JAKARTA, KOMPAS.com — Pelibatan Tentara Nasional Indonesia (TNI) dalam upaya penanggulangan terorisme tidak memerlukan instruksi presiden sebagaimana yang diamanatkan UU Terorisme. Panglima TNI Jenderal Djoko Santoso berargumen, UU No 2/2002 tentang Kepolisian RI dan UU No 34/2004 tentang TNI telah cukup memberikan ruang untuk usaha perumusan bersama mengenai mekanisme dan prosedur pelibatan TNI.
"Dari aspek perundang-undangan sudah cukup memberikan ruang untuk melaksanakan keterpaduan. Yang belum ada hanyalah penjabaran lebih lanjut dari pasal-pasal terkait," ujar Djoko pada rapat kerja bersama Komisi I DPR, Senin (31/8) di Gedung DPR, Jakarta. Menurut Djoko, TNI-Polri juga telah melakukan latihan kesiapsiagaan dan ketanggapsegeraan pada bulan Desember 2008 sebagai upaya untuk penanggulangan terorisme yang bersifat nasional.

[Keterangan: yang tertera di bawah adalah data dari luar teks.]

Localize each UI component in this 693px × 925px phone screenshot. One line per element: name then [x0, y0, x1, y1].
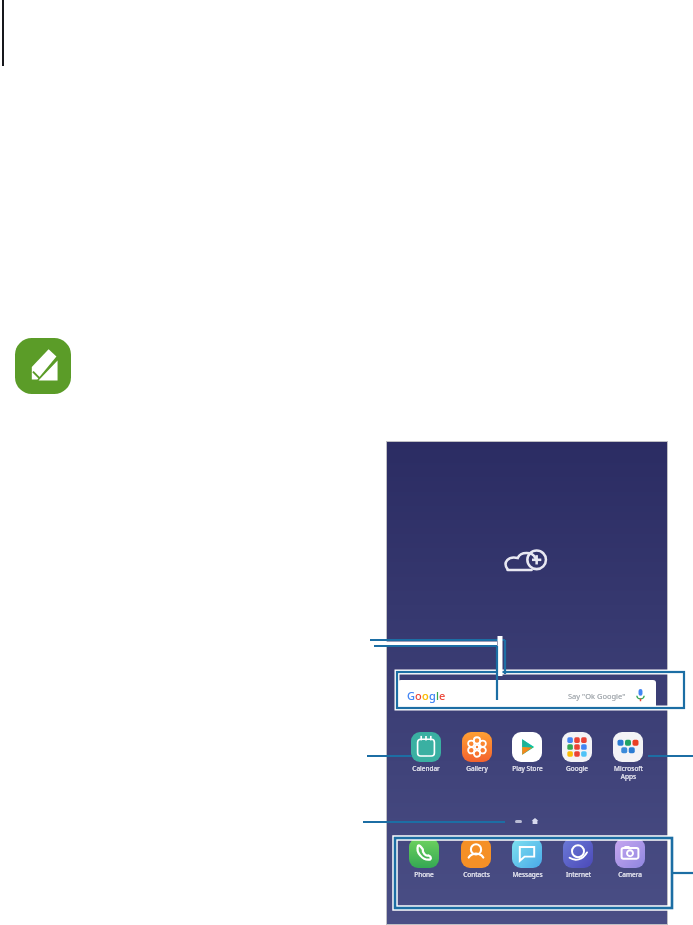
staticText: Contacts [463, 870, 490, 879]
staticText: Google [566, 764, 588, 773]
button[interactable]: Messages [505, 838, 549, 879]
button[interactable]: Microsoft Apps [606, 732, 650, 781]
staticText: Calendar [412, 764, 440, 773]
staticText: Messages [512, 870, 543, 879]
staticText: Microsoft Apps [614, 764, 643, 781]
button[interactable]: Google [555, 732, 599, 773]
staticText: g [429, 688, 436, 703]
button[interactable]: G [398, 680, 656, 710]
staticText: l [436, 688, 439, 703]
button[interactable]: Internet [556, 838, 600, 879]
staticText: Internet [566, 870, 591, 879]
button[interactable]: Phone [402, 838, 446, 879]
button[interactable]: Contacts [454, 838, 498, 879]
button[interactable]: Camera [608, 838, 652, 879]
staticText: Say "Ok Google" [568, 691, 626, 701]
button[interactable]: Play Store [505, 732, 549, 773]
button[interactable]: Calendar [404, 732, 448, 773]
staticText: o [415, 688, 422, 703]
staticText: G [407, 688, 415, 703]
staticText: e [439, 688, 446, 703]
staticText: o [422, 688, 429, 703]
staticText: Phone [414, 870, 434, 879]
staticText: Camera [618, 870, 642, 879]
button[interactable]: Gallery [455, 732, 499, 773]
staticText: Play Store [512, 764, 543, 773]
staticText: Gallery [466, 764, 488, 773]
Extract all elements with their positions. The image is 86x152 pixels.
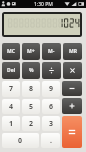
button[interactable]: 9: [42, 81, 60, 97]
button[interactable]: 3: [42, 116, 60, 131]
button[interactable]: M+: [22, 43, 40, 60]
staticText: 2: [29, 119, 34, 129]
button[interactable]: 1: [2, 116, 20, 131]
staticText: M+: [27, 48, 35, 55]
staticText: 7: [9, 84, 14, 94]
staticText: %: [29, 67, 34, 74]
staticText: 9: [49, 84, 54, 94]
button[interactable]: 8: [22, 81, 40, 97]
staticText: 1: [9, 119, 14, 129]
staticText: 6: [49, 102, 54, 112]
button[interactable]: MR: [63, 43, 82, 60]
button[interactable]: %: [22, 62, 40, 79]
button[interactable]: 7: [2, 81, 20, 97]
button[interactable]: 4: [2, 99, 20, 114]
button[interactable]: Divide: [42, 62, 61, 79]
staticText: 5: [29, 102, 34, 112]
button[interactable]: 0: [2, 133, 39, 148]
button[interactable]: 6: [42, 99, 60, 114]
button[interactable]: M-: [42, 43, 61, 60]
button[interactable]: Multiply: [63, 62, 82, 79]
button[interactable]: Minus: [62, 81, 82, 96]
staticText: Del: [7, 67, 16, 74]
staticText: 1:30 PM: [34, 1, 53, 8]
staticText: 4: [9, 102, 14, 112]
staticText: 8: [29, 84, 34, 94]
button[interactable]: .: [41, 133, 60, 148]
staticText: 0: [18, 136, 23, 146]
button[interactable]: Plus: [62, 98, 82, 114]
staticText: MC: [7, 48, 15, 55]
button[interactable]: MC: [2, 43, 20, 60]
button[interactable]: 2: [22, 116, 40, 131]
button[interactable]: Equals: [62, 116, 82, 148]
staticText: M-: [48, 48, 55, 55]
button[interactable]: Del: [2, 62, 20, 79]
staticText: MR: [69, 48, 77, 55]
button[interactable]: 5: [22, 99, 40, 114]
staticText: 3: [49, 119, 54, 129]
staticText: .: [50, 136, 52, 146]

Ke depannya, TNI-Polri juga akan kembali melakukan latihan terpadu untuk membulatkan konsep kerja sama yang dapat dilakukan secara bersama di lapangan. Djoko kembali menekankan, pelibatan TNI dalam upaya penanggulangan terorisme hanya dilakukan atas permintaan Polri berkaitan dengan perkembangan situasi dan kebutuhan di lapangan.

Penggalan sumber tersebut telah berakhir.